Progress is underway on a comprehensive overhaul of Austin ISD’s facilities master plan, or FMP, the document that outlines the current status of district facilities and how they will be used over the next 25 years.
“This [FMP] is a 30,000-foot view,” said Paul Turner, executive director of AISD’s Department of Facilities. “In previous bond programs, the [FMP] was a Band-Aid approach that looked at certain deficiencies. This is about a transformational change in the school district to bring schools into the 21st century.”
The group tasked with forming recommendations for the FMP to the AISD board of trustees is an 18-member citizen committee known as the FABPAC, or the Facilities and Bond Planning Advisory Committee. The FABPAC recently received preliminary options for the FMP from one of the district’s facility development consultants, Brailsford & Dunlavey Inc.
“This is a stakeholder-driven process,” said Frank Fuller, communications administrative services supervisor for the facilities department.
Public feedback has been a key element of the FMP process in determining how facilities can be modernized to serve the community, Turner said. Two more community engagement series events are scheduled for January and February to prepare for March 27 when the board is scheduled to vote on the FABPAC’s recommendations.
Based on objective data gathered through evaluations of each facility, a series of planning strategies was developed to guide the project recommendations, sequencing and priorities. In a nutshell, the FABPAC will base its prioritization of schools on a system coined “The Worst First.”

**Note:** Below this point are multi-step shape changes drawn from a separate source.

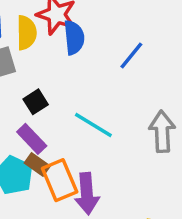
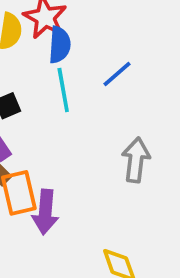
cyan line: (93, 125) -> (63, 90), moved, turned 39

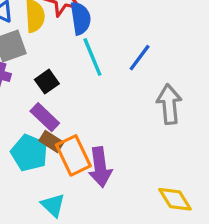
blue line: (117, 74) -> (140, 58), moved

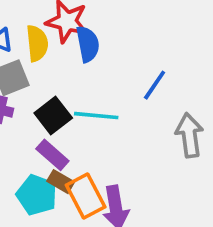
cyan line: (92, 57) -> (96, 116), moved, turned -60
black square: (47, 82) -> (53, 115), size x1.4

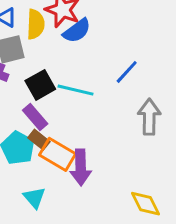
blue semicircle: (88, 44) -> (77, 31), turned 56
orange rectangle: (86, 196) -> (57, 154), turned -40

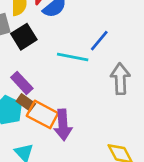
black square: (40, 85) -> (24, 37), moved
cyan line: (75, 90) -> (73, 57), moved

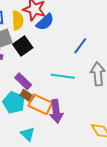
cyan line: (73, 57) -> (63, 76), moved

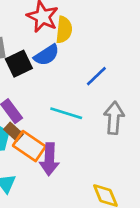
yellow semicircle: (18, 20) -> (64, 30), moved
blue semicircle: (45, 22) -> (47, 55), moved

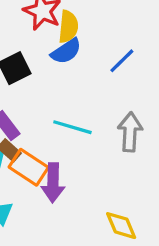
blue semicircle: (47, 55) -> (66, 51), moved
blue line: (96, 76) -> (122, 61), moved

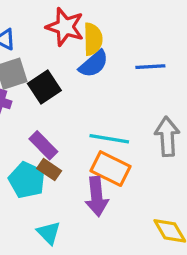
blue line: (122, 61) -> (150, 67), turned 48
orange rectangle: (29, 167) -> (111, 169), moved

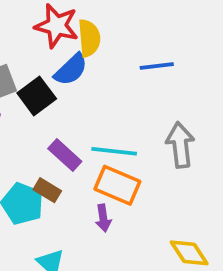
blue semicircle: (94, 64) -> (71, 70), moved
purple rectangle: (43, 145) -> (65, 155), moved
purple arrow: (97, 197) -> (103, 218), size x0.6

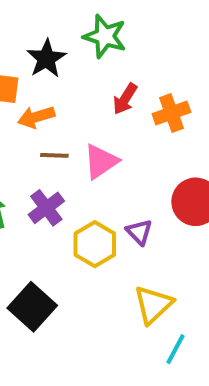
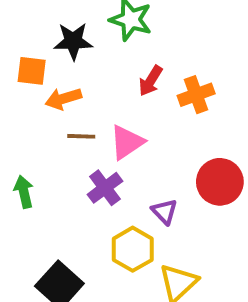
black star: (46, 59) -> (73, 41), turned 30
purple cross: (46, 208) -> (105, 188), moved
yellow hexagon: (95, 244) -> (133, 249), moved

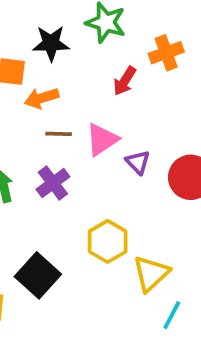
orange cross: (196, 95) -> (166, 53), moved
purple cross: (105, 188) -> (53, 183), moved
purple triangle: (164, 212) -> (138, 162), moved

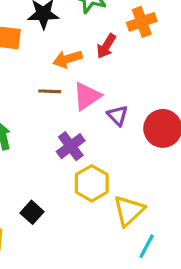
orange arrow: (42, 98) -> (67, 59), moved
purple cross: (53, 183) -> (71, 146), moved
black square: (38, 275) -> (32, 212), size x0.6

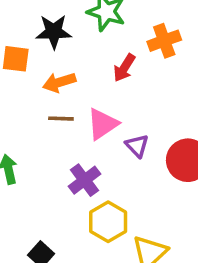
orange arrow: (67, 59) -> (59, 82), moved

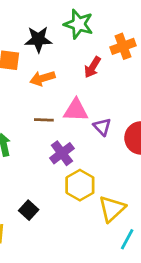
brown line: (61, 119) -> (44, 120), moved
pink triangle: (103, 124) -> (76, 110), turned 36

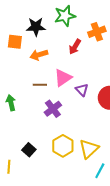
green star: (79, 24) -> (65, 16), turned -30
pink triangle: (76, 110) -> (63, 78), turned -36
yellow hexagon: (80, 185) -> (63, 146), moved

“This is a way of ensuring that if you are the worst school with the most need, we will take care of you first,” said Greg R. Smith, Brailsford & Dunlavey Inc. project manager.
Each school was assigned two separate grades based on the findings of assessments that measured the facility’s condition and how well the building fosters teaching and learning. A school that scored in the “average” range on the facilities condition assessment will require minor repairs as well as infrequent larger system repairs within 12 to 25 years of the plan’s implementation. Significant repairs or replacements will be required within 12 years for schools scoring in the “poor” range, and schools scoring in the “very poor” range will require either an overhaul or replacement within the first six years of the plan’s implementation.
Of the schools assessed in Northwest Austin, none received a grade of “poor” or “very poor”; however, seven were rated at “average.” Those schools include Hill, McBee, Summitt and Wooldridge elementary schools; Burnet and Murchison middle schools; and Lanier High School.
The FMP also takes into account the utilization of schools. If a building has a history of low enrollment or a consistent declining population within its current boundaries, the FABPAC may consider consolidating that school with another school nearby, Smith said. This fits in with the FMP’s goals of increasing efficiencies and the value of taxpayer dollars by “right-sizing” facilities.
“One of the key components of the planning strategies is that if there are consolidations, students would always be going into a modernized school,” he said. “They would never be moving back into an equal or worse condition; they would be going to a school that has been substantially improved.”
Smith also pointed out that preliminary options are not set in stone, and will be contingent upon review by the FABPAC, community input and, eventually, a vote from the board of trustees.
“This process is deliberate,” he said. “We are trying to take an objective look first, and then the next step is to get those qualitative pieces—the things we aren’t thinking of or what makes Austin unique, and infusing those with the data-based options.”
Over the next few months, the FABPAC will continue to review preliminary options and begin to draft a recommendation to present to the AISD board of trustees. Once the FMP update has been approved, Brailsford & Dunlavey Inc., along with the FABPAC, will develop bond recommendations for a potential bond election next November.